# Comparison of Flourish and F. Trace?



## dennis (Mar 1, 2004)

What are the differences? When is a good time to use one or the other? I here people talk of Flourish but rerely is the trace mentioned. I have a 10 gal, 3 wpg with indica, repens, nummilaria, Bacopa, crypts and a little difformis, java ferm and Didiplis. Dose currently 10 k(from K2SO4) kno3 as needed for N, will deal with P in a couple days when my goodies arrive, DIY co2 and a little Sera florena for iron and traces. Any recomendations for using Florish and trace I also battle small amounts of BGA especially towards the end of the week as my NO3 gets near 10ppm. My plants don't seem difficient really but they certainly are not growing like they used to. I assume traces are missing. Any ideas?

Thanks


----------



## gpodio (Feb 4, 2004)

You can compare the two here:
http://www.gpodio.com/fert_table.htm

In short, I think Seachem simply chose a very confusing name for both products. Flourish is a complete trace mix and is the one you should be using should you decide to choose between one or the other. Flourish Trace is a supplement containing only some of the more unstable trace elements that have a shorter lifespan in our tanks than the rest of the elements. So if you dose Flourish once a week, you _may_ find that some of the more unstable elements were depleted mid week, leaving a small deficiency for the remainder of the week. At least this is what Seachem has told us. Personally I don't use Flourish Trace however I dose everything daily so I am immune to these issues. Your best bet is to buy a small bottle and use it between doses of regular Flourish, if the plants show improvements continue to use it, otherwise just stick to Flourish.

Hope that helps
Giancarlo Podio


----------



## tsunami (Jan 24, 2004)

I'd like to share an experience with using Flourish/Flourish Trace:

I had been dosing 21 mL of Flourish and 21 mL of Flourish Iron weekly into my 20g long aquarium in 3 mL daily doses, obtaining excellent results with this high dosage. I pushed Flourish Iron upward even further, with no positive results and went back to 3 mL a day. I doubled the amount of Flourish I added with no observable differences other than a lot of unhappy shrimp. About two weeks ago, I started adding Flourish trace at 15mL weekly along with the other two products into my tanks (3mL every other day). There is a big difference in the way the plants are growing with this extra shot of micronutrients. The red plants are redder and the green plants are shiny, emerald green --it is a subtle number of differences and perhaps only noticeable to me since I see this tank every day, but the tank seems to 'sparkle' even more now.

IME,

Carlos


----------



## JLudwig (Feb 16, 2004)

I guess I was born to be different... :wink: 

Your tap water contains more "rare trace elements" than Flourish Trace, take a good look at that chemical breakdown... its a $7 bottle of RO water! Add a cup of water top off and you've done more for your tank than this product does.

Carlos,
It is possible to do a more controlled study? Tank A&B, same light, same water changes, everything the same with only Flourish trace the variable? I can think of 100s of things that may have caused the improvement you've seen...

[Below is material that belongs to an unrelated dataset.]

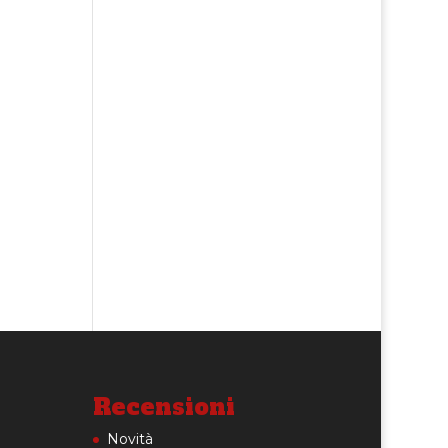
Recensioni
Novità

My objection to this product is largely philosophical: the most simple solution that requires the least amount of chemical intervention is best. There's nothing in Flourish trace that plain 'ol Flourish isn't providing in ample quantities. If you're concerned about lifetimes dose Flourish daily instead of weekly. I think we're way off base to be thinking about vanadium concentrations dropping during the week, we're getting close to snake oils here...

Cheers,
Jeff


----------



## tsunami (Jan 24, 2004)

> Carlos,
> It is possible to do a more controlled study? Tank A&B, same light, same water changes, everything the same with only Flourish trace the variable? I can think of 100s of things that may have caused the improvement you've seen...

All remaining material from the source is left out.